Fairtrade Labeling Organization, and Alliance for Responsible Mining, are reported to be finalizing the first standards for Fair Trade Certified gold.  These partners are creating a distinctly different certification system than one being developed for socially responsible gems and precious metals by the Responsible Jewelry Council.  The latter system is not calling itself Fair Trade, rather socially responsible.  See full article.

Fair Trade Month


ft-month-2009by Zarah Patriana

31 Days, 31 Ways

Looking at the calendar, it dawned on me that Fair Trade Month is less than a month away.  In case you didn’t know, October is designated Fair Trade Month and it is all about

[S]preading the word.  It’s about letting your friends, family and coworkers know what a big difference Fair Trade makes in the lives of small farmers and farm workers throughout the world.

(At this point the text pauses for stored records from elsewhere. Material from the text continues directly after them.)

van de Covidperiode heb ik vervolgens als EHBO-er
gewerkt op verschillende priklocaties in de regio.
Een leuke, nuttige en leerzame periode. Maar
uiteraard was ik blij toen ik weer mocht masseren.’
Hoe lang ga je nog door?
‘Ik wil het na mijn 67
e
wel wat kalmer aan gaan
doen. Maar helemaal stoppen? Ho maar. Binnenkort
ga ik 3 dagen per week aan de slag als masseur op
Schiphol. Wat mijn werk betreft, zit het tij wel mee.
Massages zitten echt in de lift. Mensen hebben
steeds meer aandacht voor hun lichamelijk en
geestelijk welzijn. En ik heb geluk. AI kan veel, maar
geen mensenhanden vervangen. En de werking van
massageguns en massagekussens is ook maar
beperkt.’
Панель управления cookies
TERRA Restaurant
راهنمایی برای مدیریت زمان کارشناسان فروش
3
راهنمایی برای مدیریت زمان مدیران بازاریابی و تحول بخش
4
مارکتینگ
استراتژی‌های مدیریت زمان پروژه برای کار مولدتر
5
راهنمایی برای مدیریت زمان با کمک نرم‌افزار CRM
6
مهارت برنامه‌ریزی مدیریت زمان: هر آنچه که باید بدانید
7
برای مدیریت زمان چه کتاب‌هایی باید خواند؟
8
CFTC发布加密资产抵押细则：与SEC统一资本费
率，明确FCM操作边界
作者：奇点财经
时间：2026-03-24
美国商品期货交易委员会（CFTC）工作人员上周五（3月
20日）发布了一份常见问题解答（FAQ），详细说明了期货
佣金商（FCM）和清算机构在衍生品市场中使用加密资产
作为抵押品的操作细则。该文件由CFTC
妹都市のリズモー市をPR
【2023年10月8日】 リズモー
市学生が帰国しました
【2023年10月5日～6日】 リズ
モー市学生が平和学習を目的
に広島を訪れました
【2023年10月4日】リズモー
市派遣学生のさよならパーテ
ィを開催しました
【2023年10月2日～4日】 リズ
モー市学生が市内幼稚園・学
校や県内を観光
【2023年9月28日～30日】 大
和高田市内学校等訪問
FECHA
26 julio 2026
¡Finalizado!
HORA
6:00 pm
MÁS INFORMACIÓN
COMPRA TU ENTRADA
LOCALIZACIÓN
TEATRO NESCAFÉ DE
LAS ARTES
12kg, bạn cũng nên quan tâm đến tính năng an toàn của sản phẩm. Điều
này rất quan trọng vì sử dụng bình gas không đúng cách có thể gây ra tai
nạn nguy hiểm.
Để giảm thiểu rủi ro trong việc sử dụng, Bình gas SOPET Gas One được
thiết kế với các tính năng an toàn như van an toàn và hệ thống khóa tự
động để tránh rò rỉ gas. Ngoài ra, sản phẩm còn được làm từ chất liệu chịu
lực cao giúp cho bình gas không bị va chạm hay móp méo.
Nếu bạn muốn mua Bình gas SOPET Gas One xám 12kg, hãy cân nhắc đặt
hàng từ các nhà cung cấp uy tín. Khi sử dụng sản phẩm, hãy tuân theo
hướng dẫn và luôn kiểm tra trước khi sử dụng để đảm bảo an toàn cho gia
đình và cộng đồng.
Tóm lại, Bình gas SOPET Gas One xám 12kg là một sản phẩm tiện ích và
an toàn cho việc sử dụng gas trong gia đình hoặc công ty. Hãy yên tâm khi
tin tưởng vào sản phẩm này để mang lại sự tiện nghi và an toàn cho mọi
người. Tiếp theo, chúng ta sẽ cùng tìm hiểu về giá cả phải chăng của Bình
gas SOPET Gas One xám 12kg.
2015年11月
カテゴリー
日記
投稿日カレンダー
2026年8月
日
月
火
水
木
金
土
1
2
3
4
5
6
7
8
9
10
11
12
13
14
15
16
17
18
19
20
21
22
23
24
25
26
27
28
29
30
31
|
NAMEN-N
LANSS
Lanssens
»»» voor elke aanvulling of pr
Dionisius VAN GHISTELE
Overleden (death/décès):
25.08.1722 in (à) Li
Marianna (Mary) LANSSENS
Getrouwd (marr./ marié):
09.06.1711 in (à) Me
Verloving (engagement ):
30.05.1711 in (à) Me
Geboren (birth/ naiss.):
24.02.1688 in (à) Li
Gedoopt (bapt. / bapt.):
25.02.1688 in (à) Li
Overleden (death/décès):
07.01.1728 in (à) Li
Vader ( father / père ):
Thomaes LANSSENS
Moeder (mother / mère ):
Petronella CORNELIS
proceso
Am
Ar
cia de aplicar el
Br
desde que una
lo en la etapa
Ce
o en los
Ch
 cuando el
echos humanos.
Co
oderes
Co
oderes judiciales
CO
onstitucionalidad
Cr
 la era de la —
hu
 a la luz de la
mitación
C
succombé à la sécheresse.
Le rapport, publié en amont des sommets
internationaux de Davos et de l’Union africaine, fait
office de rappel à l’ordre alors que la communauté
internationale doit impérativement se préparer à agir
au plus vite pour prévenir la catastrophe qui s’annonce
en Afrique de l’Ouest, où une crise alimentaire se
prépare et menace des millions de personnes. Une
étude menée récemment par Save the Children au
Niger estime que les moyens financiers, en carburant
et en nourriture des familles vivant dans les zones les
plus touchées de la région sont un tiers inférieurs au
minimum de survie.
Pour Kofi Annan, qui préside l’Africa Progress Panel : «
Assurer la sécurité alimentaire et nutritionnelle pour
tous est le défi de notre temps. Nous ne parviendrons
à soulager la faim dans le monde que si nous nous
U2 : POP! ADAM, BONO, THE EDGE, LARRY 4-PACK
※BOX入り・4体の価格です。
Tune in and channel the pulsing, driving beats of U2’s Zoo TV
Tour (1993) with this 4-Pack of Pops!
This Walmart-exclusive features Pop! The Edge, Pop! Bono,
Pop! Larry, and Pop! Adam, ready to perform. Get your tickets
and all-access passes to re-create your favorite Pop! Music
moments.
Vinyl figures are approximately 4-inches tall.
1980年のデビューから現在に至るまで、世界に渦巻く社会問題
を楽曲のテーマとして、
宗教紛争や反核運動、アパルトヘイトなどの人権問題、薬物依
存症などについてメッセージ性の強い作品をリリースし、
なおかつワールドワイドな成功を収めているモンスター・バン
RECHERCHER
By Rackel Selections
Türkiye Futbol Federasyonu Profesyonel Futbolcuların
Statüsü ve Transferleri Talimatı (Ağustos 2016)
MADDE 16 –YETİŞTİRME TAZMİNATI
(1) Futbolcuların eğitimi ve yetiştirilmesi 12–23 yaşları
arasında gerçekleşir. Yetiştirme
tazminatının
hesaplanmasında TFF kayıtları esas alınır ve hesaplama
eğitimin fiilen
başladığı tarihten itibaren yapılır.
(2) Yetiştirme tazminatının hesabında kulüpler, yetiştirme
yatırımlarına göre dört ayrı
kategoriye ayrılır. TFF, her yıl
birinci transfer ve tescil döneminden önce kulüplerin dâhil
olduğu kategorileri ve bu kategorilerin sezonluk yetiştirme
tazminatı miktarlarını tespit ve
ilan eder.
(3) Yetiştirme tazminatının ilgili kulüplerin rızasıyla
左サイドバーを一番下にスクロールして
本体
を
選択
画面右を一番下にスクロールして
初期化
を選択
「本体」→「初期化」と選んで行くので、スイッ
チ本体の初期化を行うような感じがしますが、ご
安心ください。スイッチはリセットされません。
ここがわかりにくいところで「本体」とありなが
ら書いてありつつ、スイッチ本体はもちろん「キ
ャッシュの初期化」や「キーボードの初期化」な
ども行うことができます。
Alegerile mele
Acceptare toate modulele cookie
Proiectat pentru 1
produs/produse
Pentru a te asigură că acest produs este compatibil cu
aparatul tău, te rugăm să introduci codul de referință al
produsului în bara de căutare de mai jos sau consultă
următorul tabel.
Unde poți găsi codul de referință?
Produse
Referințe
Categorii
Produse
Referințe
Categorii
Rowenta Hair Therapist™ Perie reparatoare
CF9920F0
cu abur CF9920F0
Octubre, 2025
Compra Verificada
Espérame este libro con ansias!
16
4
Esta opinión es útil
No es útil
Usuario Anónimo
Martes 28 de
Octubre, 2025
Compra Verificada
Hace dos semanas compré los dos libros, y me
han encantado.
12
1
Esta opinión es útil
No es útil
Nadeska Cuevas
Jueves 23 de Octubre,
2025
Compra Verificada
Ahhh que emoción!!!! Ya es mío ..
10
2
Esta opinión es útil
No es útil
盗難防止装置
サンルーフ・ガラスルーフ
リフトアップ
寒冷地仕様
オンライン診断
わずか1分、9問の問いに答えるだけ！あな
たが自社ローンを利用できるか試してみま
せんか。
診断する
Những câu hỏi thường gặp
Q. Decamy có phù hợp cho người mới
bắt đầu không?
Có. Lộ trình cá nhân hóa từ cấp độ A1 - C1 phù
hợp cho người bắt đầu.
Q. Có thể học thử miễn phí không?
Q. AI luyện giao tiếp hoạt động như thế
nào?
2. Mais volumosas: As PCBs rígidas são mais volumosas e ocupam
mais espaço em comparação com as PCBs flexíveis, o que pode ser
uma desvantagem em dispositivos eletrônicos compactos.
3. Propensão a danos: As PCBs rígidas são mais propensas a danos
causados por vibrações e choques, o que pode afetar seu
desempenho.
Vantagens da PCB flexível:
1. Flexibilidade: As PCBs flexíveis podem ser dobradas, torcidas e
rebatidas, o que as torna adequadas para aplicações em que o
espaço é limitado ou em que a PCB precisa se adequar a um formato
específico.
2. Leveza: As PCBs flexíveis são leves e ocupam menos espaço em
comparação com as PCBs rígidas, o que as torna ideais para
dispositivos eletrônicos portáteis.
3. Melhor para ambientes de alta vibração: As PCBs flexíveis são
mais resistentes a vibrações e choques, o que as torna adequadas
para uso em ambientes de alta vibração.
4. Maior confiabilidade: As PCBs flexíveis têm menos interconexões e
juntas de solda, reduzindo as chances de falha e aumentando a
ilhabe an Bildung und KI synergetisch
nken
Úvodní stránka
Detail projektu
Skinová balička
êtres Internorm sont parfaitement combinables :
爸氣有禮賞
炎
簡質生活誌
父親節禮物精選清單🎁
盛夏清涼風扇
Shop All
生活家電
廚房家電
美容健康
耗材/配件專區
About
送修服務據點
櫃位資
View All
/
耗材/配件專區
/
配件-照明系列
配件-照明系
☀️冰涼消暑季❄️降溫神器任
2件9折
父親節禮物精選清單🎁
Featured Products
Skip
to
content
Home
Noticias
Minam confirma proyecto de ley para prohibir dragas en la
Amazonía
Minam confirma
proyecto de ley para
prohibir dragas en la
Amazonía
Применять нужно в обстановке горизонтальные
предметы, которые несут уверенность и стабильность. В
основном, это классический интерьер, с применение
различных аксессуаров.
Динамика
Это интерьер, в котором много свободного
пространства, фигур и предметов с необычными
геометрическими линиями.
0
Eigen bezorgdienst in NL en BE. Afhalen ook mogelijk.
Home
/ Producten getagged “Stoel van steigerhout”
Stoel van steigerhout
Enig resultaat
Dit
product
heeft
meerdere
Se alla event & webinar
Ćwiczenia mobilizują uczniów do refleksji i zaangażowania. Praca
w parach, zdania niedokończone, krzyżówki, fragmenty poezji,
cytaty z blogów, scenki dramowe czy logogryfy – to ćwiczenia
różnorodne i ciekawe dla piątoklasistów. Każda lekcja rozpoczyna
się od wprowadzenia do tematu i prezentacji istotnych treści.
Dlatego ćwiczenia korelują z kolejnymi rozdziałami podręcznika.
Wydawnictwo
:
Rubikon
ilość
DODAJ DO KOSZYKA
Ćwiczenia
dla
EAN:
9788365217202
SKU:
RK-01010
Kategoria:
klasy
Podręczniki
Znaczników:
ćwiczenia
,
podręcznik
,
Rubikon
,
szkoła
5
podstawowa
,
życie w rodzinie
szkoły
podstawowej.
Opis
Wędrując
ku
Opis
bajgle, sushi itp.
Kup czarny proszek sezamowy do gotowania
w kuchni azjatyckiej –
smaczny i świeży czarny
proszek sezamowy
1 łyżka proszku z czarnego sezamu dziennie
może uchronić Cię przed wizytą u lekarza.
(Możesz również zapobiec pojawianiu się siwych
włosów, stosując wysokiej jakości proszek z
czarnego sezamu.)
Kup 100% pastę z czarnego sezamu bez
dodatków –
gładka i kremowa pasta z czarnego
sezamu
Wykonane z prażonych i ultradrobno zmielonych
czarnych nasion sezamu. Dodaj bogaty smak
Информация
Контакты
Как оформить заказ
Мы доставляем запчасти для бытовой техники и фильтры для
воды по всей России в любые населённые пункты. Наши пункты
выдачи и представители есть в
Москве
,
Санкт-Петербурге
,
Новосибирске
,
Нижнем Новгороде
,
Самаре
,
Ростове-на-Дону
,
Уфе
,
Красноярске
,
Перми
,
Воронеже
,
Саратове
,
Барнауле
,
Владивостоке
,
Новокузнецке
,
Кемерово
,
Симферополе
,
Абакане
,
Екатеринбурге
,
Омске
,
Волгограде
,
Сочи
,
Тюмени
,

Fair Trade Month is hosted by TransFairUSA to promote awareness and sales of Fair Trade Certified products. This year, the goal is to reach even more people than before.  The running theme is 31 Days, 31 Ways, 3100 Followers and 31000 Fans. Each day, there will be 31 different Fair Trade facts features, along with 31 ways to spread Fair Trade in your community - both local and online!

Jet on over to the Fair Trade Month website where you can find out about events going on in your city, or register your own event. You can even post photos, share videos and interact with Fair Traders across the country. Oh, sweet interactivity on the internets. The future is now.  But once you’re done perusing the site, get out into your community and start planning an event. I know my Bay Area Fair Trade Coalition-San Francisco Chapter has already got our wheels turning on the big month - Reverse Trick-or-Treating anyone?

Let the countdown begin…

Should Fair Trade Labels Differentiate Between Various Standards?


by Jeff Goldman

coffee_displayFor the most part, one Fair Trade product label is prominent in N. America, the one licensed by TransFair USA.  Anytime we simplify complex issues into one brief message, lots of information gets lost in translation.  In Fair Trade, the lost information includes the extent of a company’s commitment to Fair Trade.  For example, Equal Exchange sells close to 100% of its products as FT, whereas Dunkin’ Donuts something less than 5%.  Other lost information includes what exact standards of FT are practiced in producing the labeled good.  For example, members of the Fair Trade Federation are required to be open to public accountability, whereas those using the Fair Trade Certified label are not.  Would consumers care enough to get this kind of information from a product or company label or mark?

Some people would argue that it gets too confusing, in an already crowded market of socially responsible labels.  Others would argue that any group of labels would still leave out other important information.  Another group would say that there are just too many ways to measure the benefits of Fair Trade to neatly identify high, medium and lower standards.  Any gold standard, and regular standard, would have lots of different definitions.

So, how do we balance the benefits of distinguishing between good, better and best with the desire for efficiency, simplicity and practicality of Fair Trade choices and labels?